Selena gritou de novo, mas ela não achava que registrou como som. E, em seguida, sua visão se embaçou, começando com a periférica e indo para o centro, como
se uma névoa chegasse rolando de todos os lados.
De repente, ela estava olhando para o lustre médico, o que significava que de alguma forma ele tinha conseguido colocá-la de costas. Depois veio a pressão sobre
seus ombros, coluna, braços. Sua visão entrava e saía, com manchas recuando e voltando quando grandes ondas de dor a torturavam.
- Não quero quebrar nada, - Trez disse entre dentes.
Então foi com as mãos no braço dela, forçando-o reto.
- Eu preciso chegar lá. Agora.
Dra. Jane apareceu no lado oposto da mesa, e em suas mãos estavam blocos do tamanho de sua palma com fios enrolados pendurados nas extremidades.
- Tire a túnica dela. - Dra. Jane olhou em outra direção. - Vocês, machos têm que sair ou ele não vai nos deixar chegar ao tórax dela.
Aquele alarme era tão alto agora, um som sólido e contínuo, não mais quebrado por intervalos.
- Afastem-se! - Dra. Jane ordenou.
Um raio atingiu o peito de Selena, levantando o seu tronco para cima da mesa, quebrando todas e cada uma de suas vértebras, estourando sua espinha fora de seu
controle.
Quando ela bateu de volta no colchão fino da mesa de exame, houve uma breve, marcante pausa durante a qual as três pessoas ao seu redor, Dra. Jane, a enfermeira
Ehlena, e Trez, todos a olhavam fixamente. Ela se concentrou em Trez, e foi quando ela viu uma quarta pessoa que estava em pé diretamente junto a ele, um grande
corpo virado de lado, a cabeça escura inclinada para baixo e para o lado.
iAm.
Oh, bem, ela estava feliz que ele estava lá para Trez.
Selena abriu a boca debaixo da máscara, olhando diretamente nos olhos negros de seu Sombra. Se ao menos pudesse dizer a ele...
O caos se acendeu ao redor dela mais uma vez, seus pulmões socavam contra as suas costelas, as vozes se inflamando, as pessoas mudando de posição.
- Pare a respiração artificial, - Dra. Jane gritou. - Afastem-se!
Uma segunda corrente poderosa passou através dela, contorcendo seu torso. Desta vez não houve pausa. Com esse duro, poderoso impulso, seus pulmões voltaram imediatamente
e aconteceu repetidas vezes.
- O que fazemos agora? - Perguntou Trez com a voz sufocada.
Oh, querida Virgem Escriba, ele estava chorando.
Trez, ela pensou para ele. Eu amo você...
Trez estava vivendo e morrendo através da máquina de sinais vitais que estava a cerca de trinta centímetros da cabeceira da mesa de exames.
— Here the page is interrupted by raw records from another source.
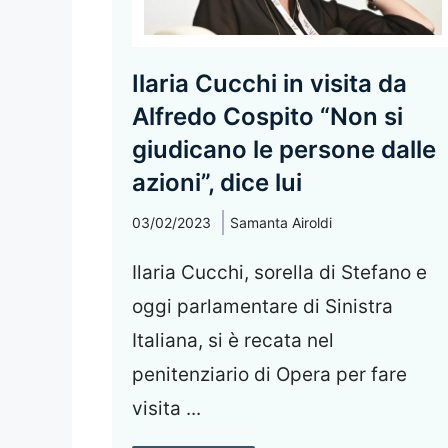
Ilaria Cucchi in visita da
Alfredo Cospito “Non si
giudicano le persone dalle
azioni”, dice lui
03/02/2023
Samanta Airoldi
Ilaria Cucchi, sorella di Stefano e
oggi parlamentare di Sinistra
Italiana, si è recata nel
penitenziario di Opera per fare
visita ...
Um pequeno fio conectando
Selena ao aparelho, a tela mostrando várias informações que não significavam muito para ele. A única coisa que ele entendia, entretanto, e isso estava malditamente
claro, era que a linha amarela na parte inferior, supostamente, subia e descia em intervalos regulares quando seu coração batia.
Ela não estava subindo e descendo em um tranquilo e estável padrão, mesmo depois da coisa se descontrolar quando Dra. Jane colocou as pás no centro e na lateral
do torso de Selena e enviou toda aquela carga elétrica no peito da Escolhida.
Plano. Estava novamente plano.
Ehlena continuou pressionando, apertando as mãos em um balão azul claro que forçava o ar para dentro da caixa torácica de Selena. E enquanto isso, Trez olhava
para aquela linha amarela, desejando que pulasse, desejando que respondesse a uma batida do coração de Selena.
- Droga, reaja...
Algo roçou seu rosto e ele pulou para trás só para descobrir que Selena tinha realmente estendido sua mão, magra e pálida, em uma série de solavancos, como se
as articulações estivessem enferrujadas.
- Selena, - ele disse, se abaixando assim ela não precisava se esticar. - Selena...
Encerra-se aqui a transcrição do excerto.